Rating: Summary: horrible stuff Review: yes,this is horrible stuff,don't understand the popularity of this book at all. All those obsessive sleeping and feeding routines. How has womankind managed all these thousands of years bringing up babies - without clocks - and without busybody midwife dictators like G Ford telling women what they should be doing at any given moment in the day. For many of us with new babies - or indeed an older baby - we feel the need to be rest and enjoy our babies, sleeping when you're both tired, and feeding/eating when you're both hungry. But sometimes I wonder, is that just too easy, happy and obvious??!! (I would like to ask Gina Ford why should any mother with a new baby be washed, dressed and ready to "go" (go where one might ask) at 7 a.m. in the morning.) The years of work/school routines beckon soon enough - why not enjoy early motherhood for all its peace, love and spontaneity? To me, this book belongs firmly in the dark ages of child factory workers, where children were seen and not heard and babies were here to be disciplined and subjugated from birth (not to mention their mothers). As an side, today, I find it depressing to meet so many new mothers whose main subject of conversation is their obsessive sleeping and feeding routines, and I am sure books like this have a lot to answer for. P.S. Its interesting that Gina Ford's other book is on weaning - not breastfeeding, but weaning - another depressing obsession. ...

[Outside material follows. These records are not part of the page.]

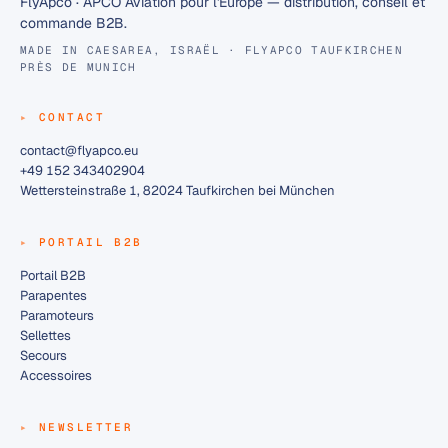
FlyApco · APCO Aviation pour l'Europe — distribution, conseil et
commande B2B.
MADE IN CAESAREA, ISRAËL · FLYAPCO TAUFKIRCHEN
PRÈS DE MUNICH
CONTACT
contact@flyapco.eu
+49 152 343402904
Wettersteinstraße 1, 82024 Taufkirchen bei München
PORTAIL B2B
Portail B2B
Parapentes
Paramoteurs
Sellettes
Secours
Accessoires
NEWSLETTER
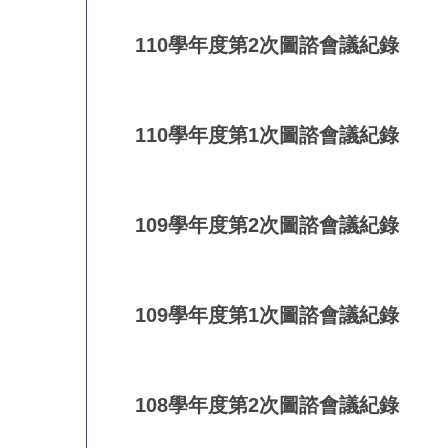
110學年度第2次圖諮會議紀錄
110學年度第1次圖諮會議紀錄
109學年度第2次圖諮會議紀錄
109學年度第1次圖諮會議紀錄
108學年度第2次圖諮會議紀錄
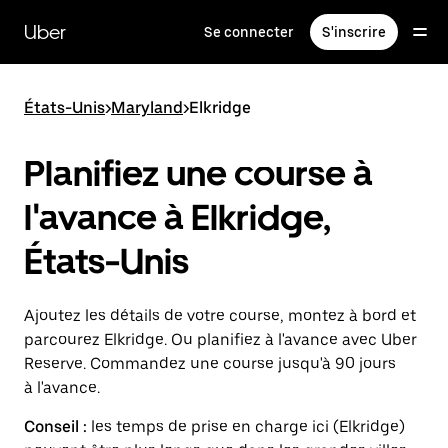
Passer
au
Uber
Se connecter
S'inscrire
contenu
principal
États-Unis
>
Maryland
>
Elkridge
Planifiez une course à
l'avance à Elkridge,
États-Unis
Ajoutez les détails de votre course, montez à bord et
parcourez Elkridge. Ou planifiez à l'avance avec Uber
Reserve. Commandez une course jusqu'à 90 jours
à l'avance.
Conseil :
les temps de prise en charge ici (Elkridge)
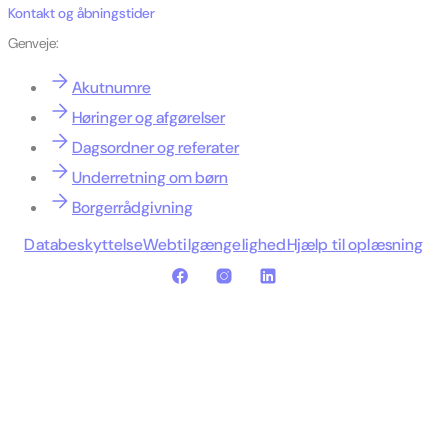
Kontakt og åbningstider
Genveje:
Akutnumre
Høringer og afgørelser
Dagsordner og referater
Underretning om børn
Borgerrådgivning
Databeskyttelse
Webtilgængelighed
Hjælp til oplæsning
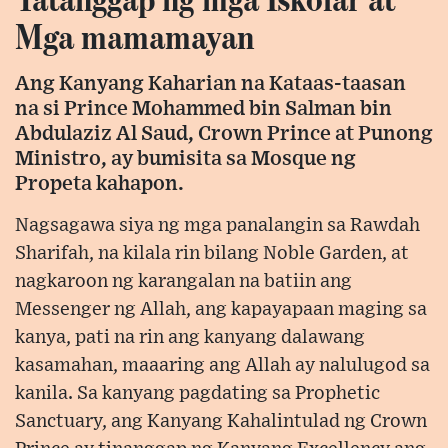
Mga mamamayan
Ang Kanyang Kaharian na Kataas-taasan
na si Prince Mohammed bin Salman bin
Abdulaziz Al Saud, Crown Prince at Punong
Ministro, ay bumisita sa Mosque ng
Propeta kahapon.
Nagsagawa siya ng mga panalangin sa Rawdah
Sharifah, na kilala rin bilang Noble Garden, at
nagkaroon ng karangalan na batiin ang
Messenger ng Allah, ang kapayapaan maging sa
kanya, pati na rin ang kanyang dalawang
kasamahan, maaaring ang Allah ay nalulugod sa
kanila. Sa kanyang pagdating sa Prophetic
Sanctuary, ang Kanyang Kahalintulad ng Crown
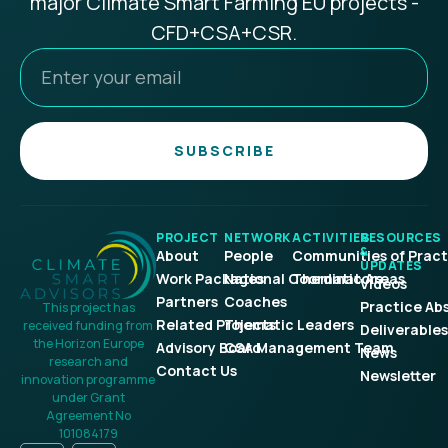
major Climate Smart Farming EU projects -
CFD+CSA+CSR.
SUBSCRIBE
PROJECT
NETWORK
ACTIVITIES
RESOURCES
&
About
People
Communities of Pract
UPDATES
Work Packages
National Coordinators
Thematic Areas
Videos
Partners
Coaches
Practice Ab
This project has
Related Projects
Thematic Leaders
received funding from
Deliverables
the Horizon Europe
Advisory Board
CSA Management Team
News
research and
Contact Us
Newsletter
innovation programme
under Grant
Agreement No
101084179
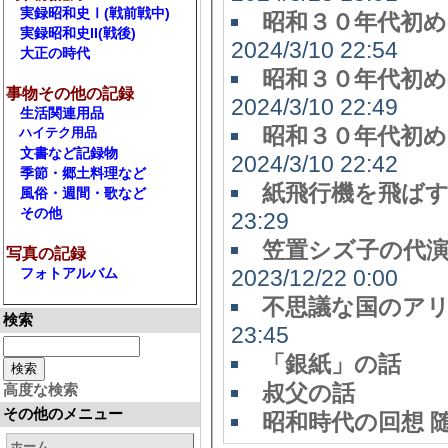
実録昭和史Ⅰ(戦前戦中)
昭和３０年代初め
実録昭和史II(戦後)
2024/3/10 22:54
大正の時代
昭和３０年代初め
事物その他の記録
2024/3/10 22:49
生活関連用品
昭和３０年代初め
ハイテク用品
文書など記録物
2024/3/10 22:42
季節・郷土料理など
紙飛行機を飛ば
風俗・週間・歌など
その他
23:29
笠置シズ子の
写真の記録
フォトアルバム
2023/12/22 0:00
不思議な国のア
検索
23:45
「銀紙」の話 K
叔父の話 A
高度な検索
その他のメニュー
昭和時
ホーム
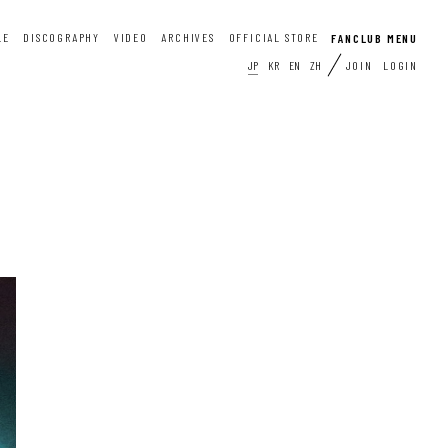
LE
DISCOGRAPHY
VIDEO
ARCHIVES
OFFICIAL STORE
JP
KR
EN
ZH
JOIN
LOGIN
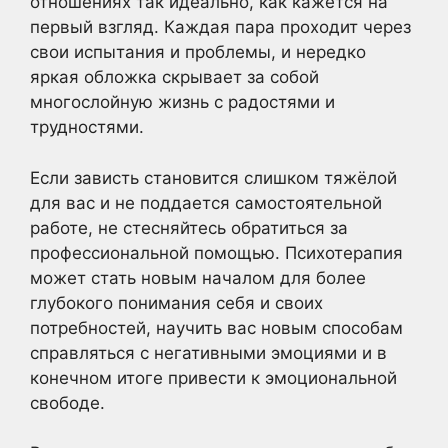
отношениях так идеально, как кажется на
первый взгляд. Каждая пара проходит через
свои испытания и проблемы, и нередко
яркая обложка скрывает за собой
многослойную жизнь с радостями и
трудностями.
Если зависть становится слишком тяжёлой
для вас и не поддается самостоятельной
работе, не стесняйтесь обратиться за
профессиональной помощью. Психотерапия
может стать новым началом для более
глубокого понимания себя и своих
потребностей, научить вас новым способам
справляться с негативными эмоциями и в
конечном итоге привести к эмоциональной
свободе.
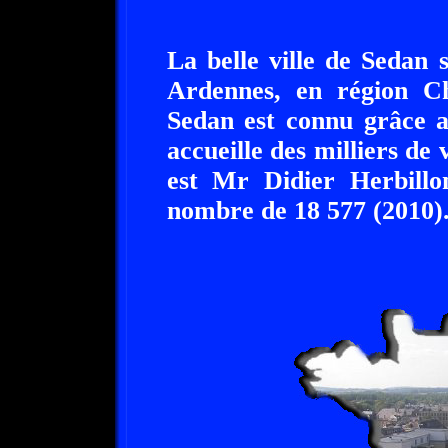
La belle ville de Sedan 
Ardennes, en région C
Sedan est connu grâce a
accueille des milliers de
est Mr Didier Herbillon
nombre de 18 577 (2010)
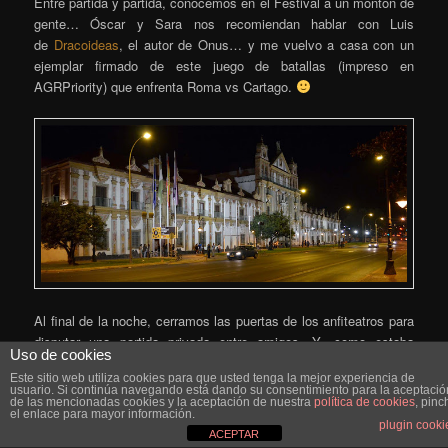
Entre partida y partida, conocemos en el Festival a un montón de
gente… Óscar y Sara nos recomiendan hablar con Luis
de
Dracoideas
, el autor de Onus… y me vuelvo a casa con un
ejemplar firmado de este juego de batallas (impreso en
AGRPriority) que enfrenta Roma vs Cartago.
Al final de la noche, cerramos las puertas de los anfiteatros para
disputar una partida privada entre amigos. Y, como estaba
Uso de cookies
pendiente una carrera de carros en el circo, y nos creemos aún
Este sitio web utiliza cookies para que usted tenga la mejor experiencia de
con fuerzas, nos sentamos Marcos, Anonimus, Juancar y yo a la
usuario. Si continúa navegando está dando su consentimiento para la aceptació
de las mencionadas cookies y la aceptación de nuestra
política de cookies
, pinc
mesa… “¡para jugar con todas las reglas de ampliaciones!”
el enlace para mayor información.
plugin cooki
ACEPTAR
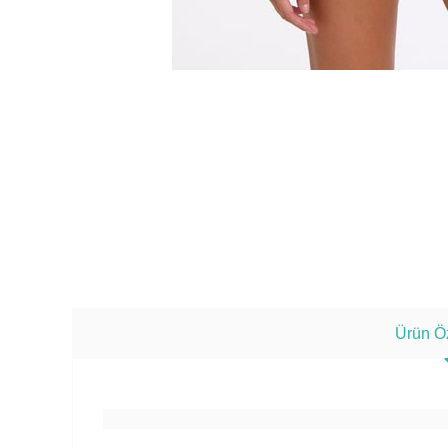
Ürün Öz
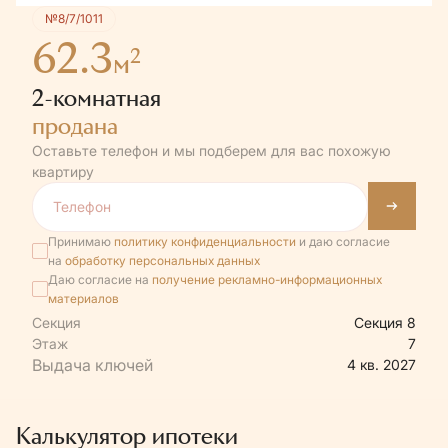
№8/7/1011
62.3
2
м
2-комнатная
продана
Оставьте телефон и мы подберем для вас похожую
квартиру
Принимаю
политику конфиденциальности
и даю согласие
на
обработку персональных данных
Даю согласие на
получение рекламно-информационных
материалов
Секция
Секция 8
Этаж
7
4 кв. 2027
Калькулятор ипотеки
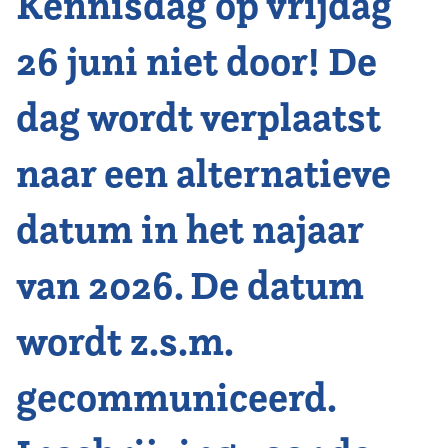
Kennisdag op vrijdag
26 juni niet door! De
dag wordt verplaatst
naar een alternatieve
datum in het najaar
van 2026. De datum
wordt z.s.m.
gecommuniceerd.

Rating: Summary: terrific Review: My pediatrician recommended this book and after following its instruction after only a day! my 5 week old newborn was giving me 7-8 hours of sleep a night. While the program may seem rigid at first, it is worth adhering to in the beginning since it works!! Also, it really helped me establish a routine, which babies thrive on. The only reason I didn't give the book a 5/5 is that it doesnt always explain what to do if your child won't respond to the schedule. I still think its a must read for a new mommy who is feeding on demand (a no-no in this book) and not getting any sleep. It changed my life!
Rating: Summary: Listen to your own instincts! Review: We as mothers have to be very careful about advice that is telling us to ignore our own instincts. This book does nothing but. I was a frantic new mother, searching for any and all help I could get. I am in my 30's and both my partner and I are fairly intelligent, but really needed guidance. This book made me feel anxious and insane and told me to ignore my own instincts. One day I felt the need to rock my baby to sleep, but the book said not to. It made me cry. It was that day that I decided to forget the book and follow my gut. My baby is very happy, healthy, and has been sleeping through the night perfectly from 6 months. We did use controlled crying to help him to sleep (did the "Ferberizing method" and it worked very well (once we got around to doing it). The book did help us in the sense that it solidified our belief that routine is essential to life for our baby, and for us. However this book doesn't allow for your individual baby's needs. Each child's needs are so different and a parent needs to learn to respond--it is a learning experience! Just r-e-l-a-x a bit and get advice from many different books (buy a few before the baby comes so you are armed!).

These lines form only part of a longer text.